Alternatively, just set a flag on your order immediately before attempting payment, and don't attempt payment if the flag was already set. If an error then occurs during payment, you can investigate and fix the data at your leisure.
I'd be reluctant to go down the route of trying to automatically cancel the order and resubmitting, as this just gets confusing (e.g. what if cancelling fails - should you retry or not?). Best to keep the logic simple so when something goes wrong you know exactly where you stand.
In any system like this, you need robust error handling and error reporting. This is doubly true when it comes to dealing with payments, where you absolutely do not want to accidentaly take someone's money and not deliver the goods.
Because you're outsourcing your payment handling to a 3rd party, you're ultimately very reliant on the gateway having robust error handling and reporting systems.
In general then, you hand off control to the payment gateway and start a task that waits for a response from the gateway, which is either 'payment accepted' or 'payment declined'. When you get that response you move onto the next step in your process and everything is good.
When you don't get a response at all (time out), or the response is invalid, then how you proceed very much depends on the payment gateway:
If the gateway supports it send a 'cancel payment' style request. If the payment cancels successfully then you probably want to send the user to a 'sorry, please try again' style page.
If the gateway doesn't support canceling, or you have no communications to the gateway then you will need to manually (in person, such as telephone) contact the 3rd party to discover what went wrong and how to proceed.
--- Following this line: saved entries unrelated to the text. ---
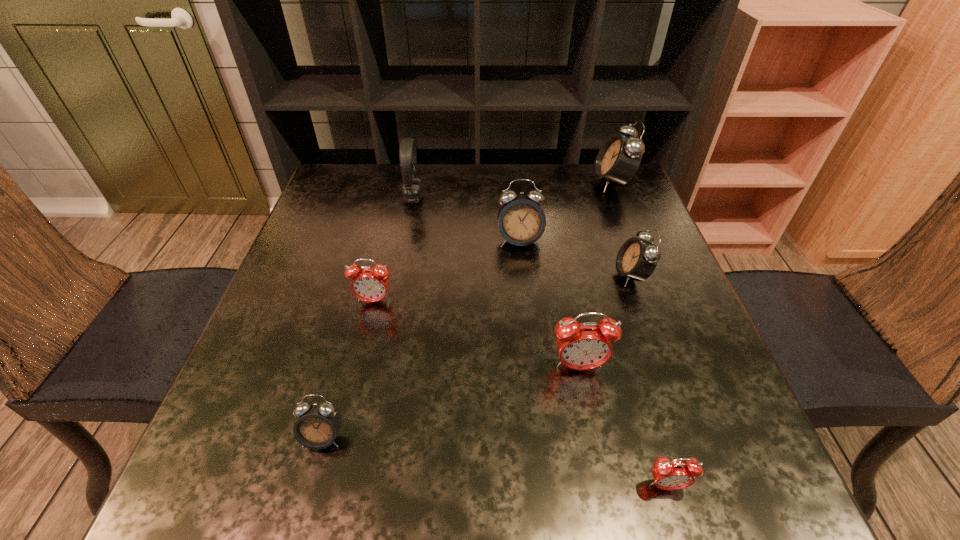 This screenshot has width=960, height=540. Find the location of `object positioned at the far right corner`. object positioned at the far right corner is located at coordinates (619, 157).

Locate an element on the screen. The height and width of the screenshot is (540, 960). object located in the near right corner section of the desktop is located at coordinates (676, 474).

In the image, there is a desktop. In order to click on free space at the far edge in this screenshot , I will do (x=539, y=177).

Identify the location of vacant space at the near edge of the desktop. The height and width of the screenshot is (540, 960). (518, 467).

Where is `vacant space at the left edge`? vacant space at the left edge is located at coordinates (359, 224).

I want to click on blank space at the right edge of the desktop, so click(629, 350).

Locate an element on the screen. Image resolution: width=960 pixels, height=540 pixels. blank space at the far left corner of the desktop is located at coordinates (342, 188).

Where is `free space at the far right corner of the desktop`? The image size is (960, 540). free space at the far right corner of the desktop is located at coordinates (630, 208).

This screenshot has height=540, width=960. Find the location of `empty space that is in between the third farthest alarm clock and the second nearest object`. empty space that is in between the third farthest alarm clock and the second nearest object is located at coordinates (477, 356).

What are the coordinates of `vacant point located between the fifth farthest object and the smallest red alarm clock` in the screenshot? It's located at (520, 393). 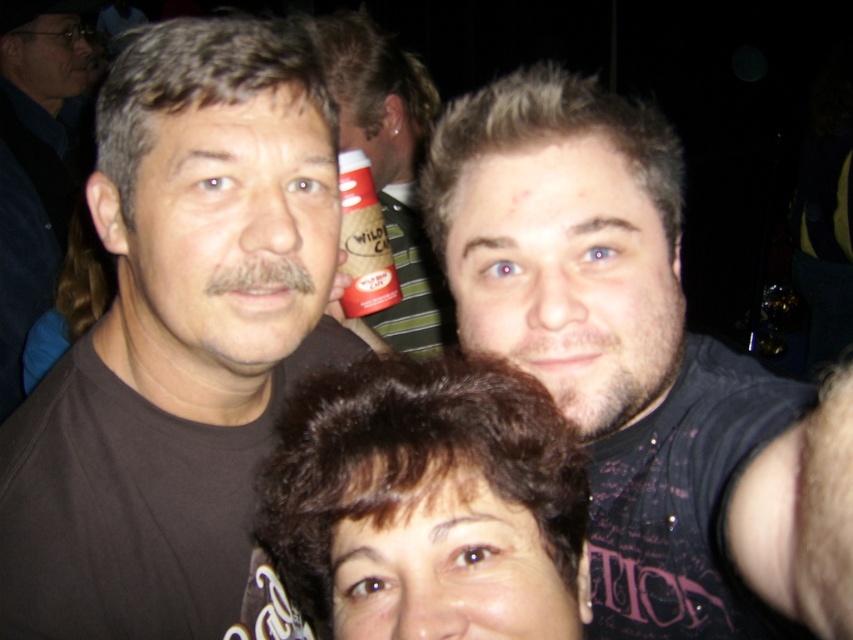 You are taking a photo of two points in the scene. The first point is at coordinate point (19, 45) and the second point is at coordinate point (347, 168). Which point is closer to the camera?

Point (19, 45) is further to the camera than point (347, 168), so the second point is closer to the camera.

You are at a party and want to know if the matte black shirt at center can fit into the red plastic cup at center. Based on their sizes, what would you conclude?

The matte black shirt at center has a smaller size compared to the red plastic cup at center, so it could potentially fit inside the cup.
To aid this you need to dump as much detail as you have to error logs, such as date/time, customer id, transaction value, product ids etc.
Once you're back on your site (and payment is accepted) then you're much more in control of errors, but in brief if you cant complete the order, then you should either dump the details to disk (such as csv file for manual handling) or contact the gateway to cancel the payment.
Its also worth having a system in place to track errors as they occur, and if an excessive number occur then consider what should happen. If its a high traffic site for example you may want to temporarily prevent further customers from placing orders whilst the issue is investigated.
Distributed messaging.
When your payment gateway returns submit a message to a durable queue that guarantees a handler will eventually get it and process it. The handler would update the database. Should failure occur at that point the handler can leave the message in the queue or repost it to the queue, or post an alternate message.
Should something occur later that invalidates the transaction, another message could be queued to "undo" the change.
There's a fair amount of buzz lately about eventual consistency and distribute messaging. NServiceBus is the new component hotness. I suggest looking into this, I know we are.